Vorstoß Deutsche sollen Flüchtlinge bei sich zu Hause aufnehmen

Foto: Jürgen Paulig

Die Unterbringung von Flüchtlingen wird immer schwerer, es fehlt an Unterkünften. Der Brandenburger CDU-Bundestagsabgeordnete Martin Patzelt präsentiert einen Vorschlag, den er selbst ausprobiert hat.

Der Brandenburger CDU-Bundestagsabgeordnete Martin Patzelt hält die Aufnahme notleidender Bürgerkriegsflüchtlinge auch in Privathaushalten für möglich. Er selbst habe mit seiner Ehefrau in seinem Heimatort Briesen (Oder-Spree) im vergangenen Jahr zeitweise aus Nigeria stammende Flüchtlinge vom Berliner Oranienplatz aufgenommen, sagte der CDU-Politiker. Die beiden Mütter und ihre drei kleinen Kinder hätten zwei Tage bei ihm ausspannen können.

Nach der Sommerpause will Patzelt seinen Vorstoß mit seinen Kollegen im Bundestag erörtern. Er habe den Vorschlag angesichts der zunehmend fehlenden Unterbringungsmöglichkeiten und des bevorstehenden Winters gemacht. Wer ein ungenutztes Gästezimmer oder ein nicht mehr benötigtes Kinderzimmer habe, solle darüber nachdenken, ob er Flüchtlinge aufnimmt.
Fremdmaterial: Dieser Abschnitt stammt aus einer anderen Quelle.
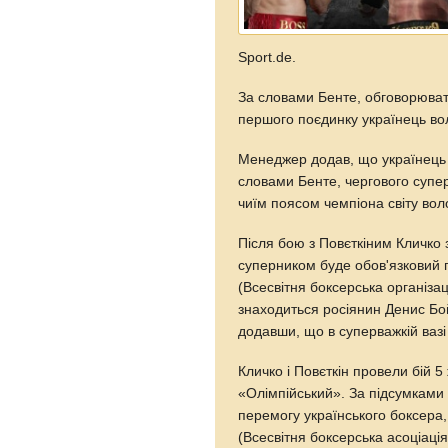
Sport.de.
За словами Бенте, обговорювати
першого поєдинку українець в
Менеджер додав, що українець 
словами Бенте, чергового супер
чиїм поясом чемпіона світу вол
Після бою з Повєткіним Кличко 
суперником буде обов'язковий 
(Всесвітня боксерська організа
знаходиться росіянин Денис Бо
додавши, що в суперважкій вазі
Кличко і Повєткін провели бій 
«Олімпійський». За підсумками
перемогу українського боксера,
(Всесвітня боксерська асоціація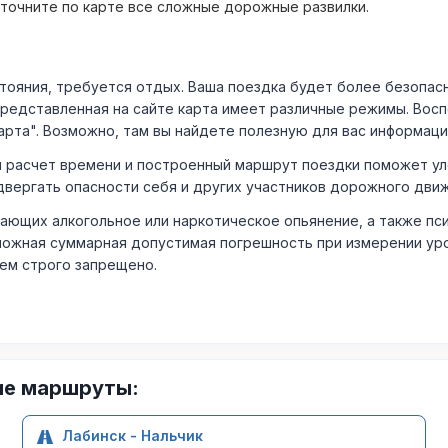
уточните по карте все сложные дорожные развилки.
ния, требуется отдых. Ваша поездка будет более безопасно
Представленная на сайте карта имеет различные режимы. Вос
арта". Возможно, там вы найдете полезную для вас информаци
расчет времени и построенный маршрут поездки поможет уло
двергать опасности себя и других участников дорожного дви
ающих алкогольное или наркотическое опьянение, а также пс
ожная суммарная допустимая погрешность при измерении уровня
лем строго запрещено.
ие маршруты:
Лабинск - Нальчик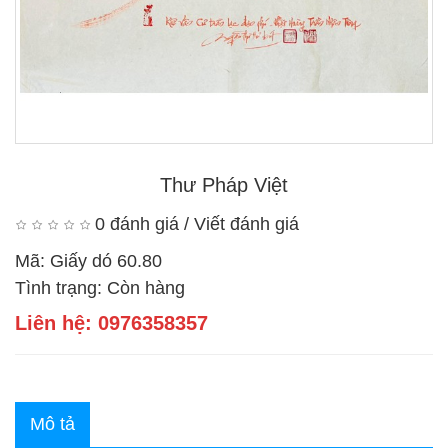
Thư Pháp Việt
0 đánh giá
/
Viết đánh giá
Mã:
Giấy dó 60.80
Tình trạng:
Còn hàng
Liên hệ: 0976358357
Mô tả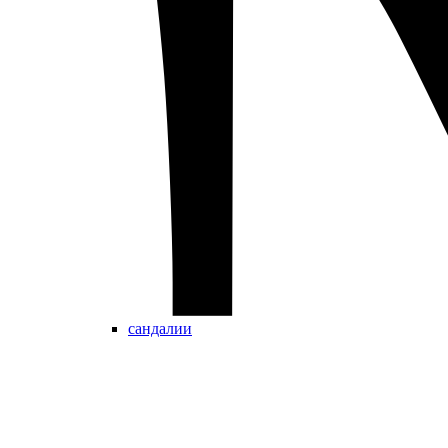
сандалии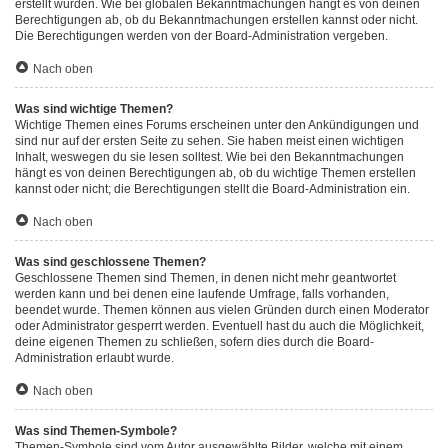
erstellt wurden. Wie bei globalen Bekanntmachungen hängt es von deinen
Berechtigungen ab, ob du Bekanntmachungen erstellen kannst oder nicht.
Die Berechtigungen werden von der Board-Administration vergeben.
Nach oben
Was sind wichtige Themen?
Wichtige Themen eines Forums erscheinen unter den Ankündigungen und
sind nur auf der ersten Seite zu sehen. Sie haben meist einen wichtigen
Inhalt, weswegen du sie lesen solltest. Wie bei den Bekanntmachungen
hängt es von deinen Berechtigungen ab, ob du wichtige Themen erstellen
kannst oder nicht; die Berechtigungen stellt die Board-Administration ein.
Nach oben
Was sind geschlossene Themen?
Geschlossene Themen sind Themen, in denen nicht mehr geantwortet
werden kann und bei denen eine laufende Umfrage, falls vorhanden,
beendet wurde. Themen können aus vielen Gründen durch einen Moderator
oder Administrator gesperrt werden. Eventuell hast du auch die Möglichkeit,
deine eigenen Themen zu schließen, sofern dies durch die Board-
Administration erlaubt wurde.
Nach oben
Was sind Themen-Symbole?
Themen-Symbole sind vom Autor ausgewählte Bilder, welche mit einem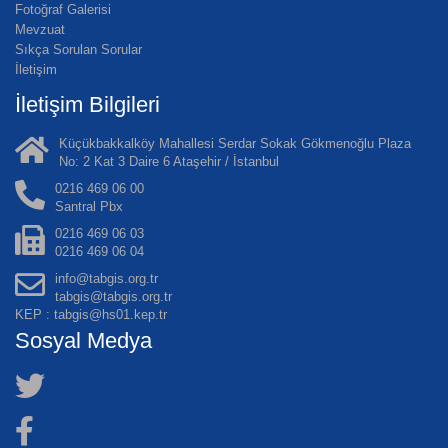
Fotoğraf Galerisi
Mevzuat
Sıkça Sorulan Sorular
İletişim
İletişim Bilgileri
Küçükbakkalköy Mahallesi Serdar Sokak Gökmenoğlu Plaza
No: 2 Kat 3 Daire 6 Ataşehir / İstanbul
0216 469 06 00
Santral Pbx
0216 469 06 03
0216 469 06 04
info@tabgis.org.tr
tabgis@tabgis.org.tr
KEP : tabgis@hs01.kep.tr
Sosyal Medya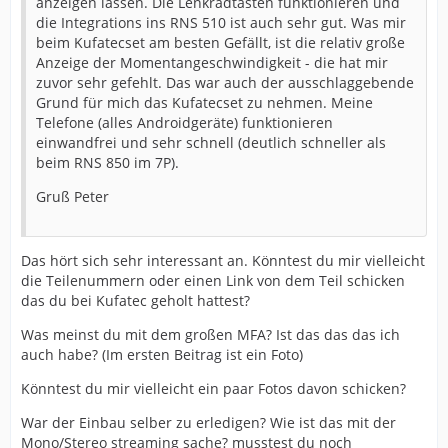
anzeigen lassen. Die Lenkradtasten funktionieren und
die Integrations ins RNS 510 ist auch sehr gut. Was mir
beim Kufatecset am besten Gefällt, ist die relativ große
Anzeige der Momentangeschwindigkeit - die hat mir
zuvor sehr gefehlt. Das war auch der ausschlaggebende
Grund für mich das Kufatecset zu nehmen. Meine
Telefone (alles Androidgeräte) funktionieren
einwandfrei und sehr schnell (deutlich schneller als
beim RNS 850 im 7P).
Gruß Peter
Das hört sich sehr interessant an. Könntest du mir vielleicht
die Teilenummern oder einen Link von dem Teil schicken
das du bei Kufatec geholt hattest?
Was meinst du mit dem großen MFA? Ist das das das ich
auch habe? (Im ersten Beitrag ist ein Foto)
Könntest du mir vielleicht ein paar Fotos davon schicken?
War der Einbau selber zu erledigen? Wie ist das mit der
Mono/Stereo streaming sache? musstest du noch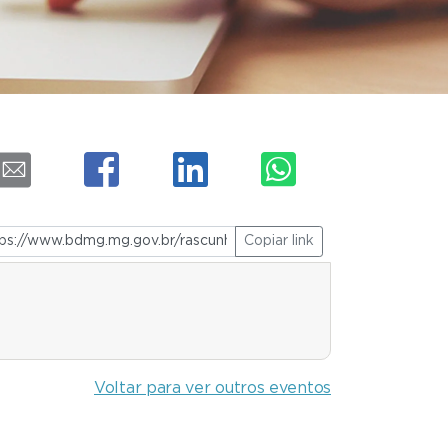
Copiar link
Voltar para ver outros eventos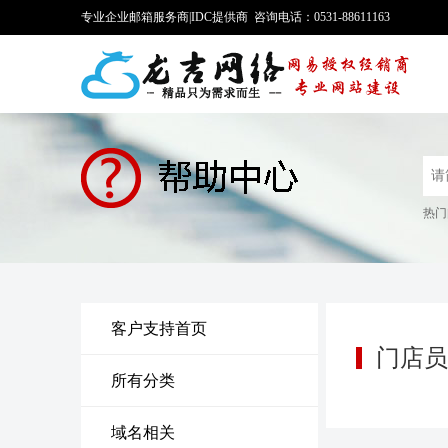
专业企业邮箱服务商|IDC提供商 咨询电话：0531-88611163
热门
客户支持首页
门店员
所有分类
域名相关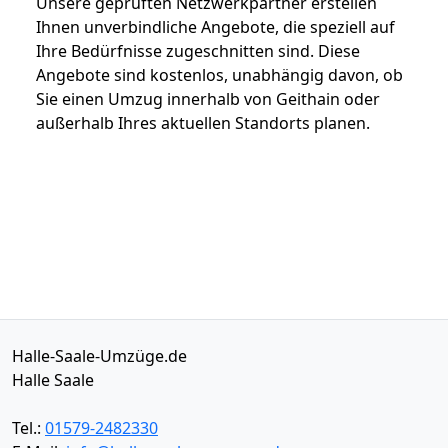
Unsere geprüften Netzwerkpartner erstellen
Ihnen unverbindliche Angebote, die speziell auf
Ihre Bedürfnisse zugeschnitten sind. Diese
Angebote sind kostenlos, unabhängig davon, ob
Sie einen Umzug innerhalb von Geithain oder
außerhalb Ihres aktuellen Standorts planen.
Halle-Saale-Umzüge.de
Halle Saale
Tel.:
01579-2482330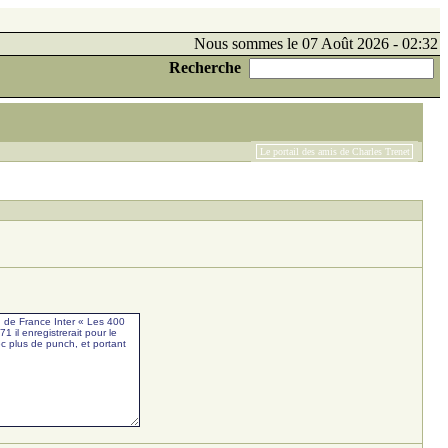
Nous sommes le 07 Août 2026 - 02:32
Recherche
Le portail des amis de Charles Trenet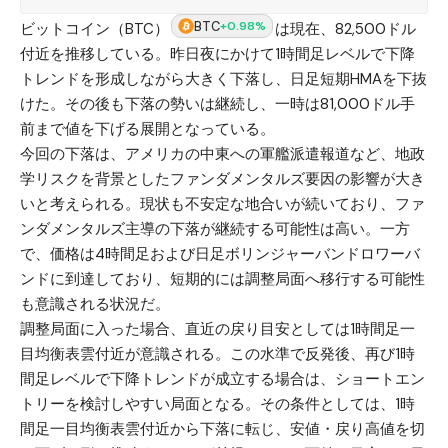
BTC
+0.98%
ビットコイン（BTC）
は現在、82,500ドル
付近を推移している。昨日夜にかけて1時間足レベルで下降
トレンドを形成しながら大きく下落し、日足短期HMAを下抜
けた。その後も下落の勢いは継続し、一時は81,000ドル手
前まで値を下げる展開となっている。
今回の下落は、アメリカの中東への軍艦派遣報道など、地政
学リスクを背景としたファンダメンタルズ要因の影響が大き
いと考えられる。現状も不安定な地合いが続いており、ファ
ンダメンタルズ主導の下落が継続する可能性は高い。一方
で、価格は4時間足および日足ボリンジャーバンドロワーバ
ンドに到達しており、短期的には調整局面へ移行する可能性
も意識される状況だ。
調整局面に入った場合、直近の戻り目安としては1時間足一
目均衡表雲付近が意識される。この水準で反発後、再び1時
間足レベルで下降トレンドが成立する場合は、ショートエン
トリーを検討しやすい局面となる。その条件としては、1時
間足一目均衡表雲付近から下落に転じ、安値・戻り高値を切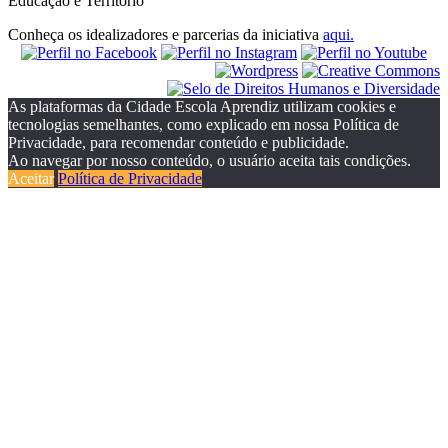
Educação e Território
Conheça os idealizadores e parcerias da iniciativa
aqui.
As plataformas da Cidade Escola Aprendiz utilizam cookies e
tecnologias semelhantes, como explicado em nossa Política de
Privacidade, para recomendar conteúdo e publicidade.
Ao navegar por nosso conteúdo, o usuário aceita tais condições.
Aceitar
Política de Privacidade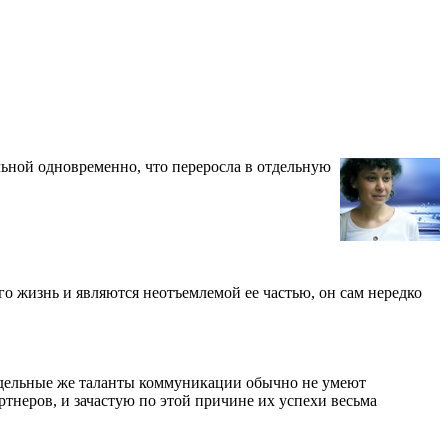
альной одновременно, что переросла в отдельную
го жизнь и являются неотъемлемой ее частью, он сам нередко
Отдельные же таланты коммуникации обычно не умеют
ртнеров, и зачастую по этой причине их успехи весьма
Die Räume könnten zeitweise kostenlos zur Verfügung gestellt werden. "Vor allem Mütter und ihre Kinder, die viel erleben mussten, sollten dort zur Ruhe kommen", sagte er.

"In unserem Haus sind die Betten wieder frisch bezogen", sagte Patzelt. Es müsse aber gelingen, künftig mit den Ausländerbehörden Vereinbarungen über die Unterbringung zu treffen. Dazu gehörten unbedingt die Absicherung des Lebensunterhaltes und der Kosten der Krankenversicherung für die Flüchtlinge. "Die Verwaltungsvorschrift muss entsprechend verändert werden", sagte der Abgeordnete.

Dombrowski - "Gut gemeint, aber kontraproduktiv"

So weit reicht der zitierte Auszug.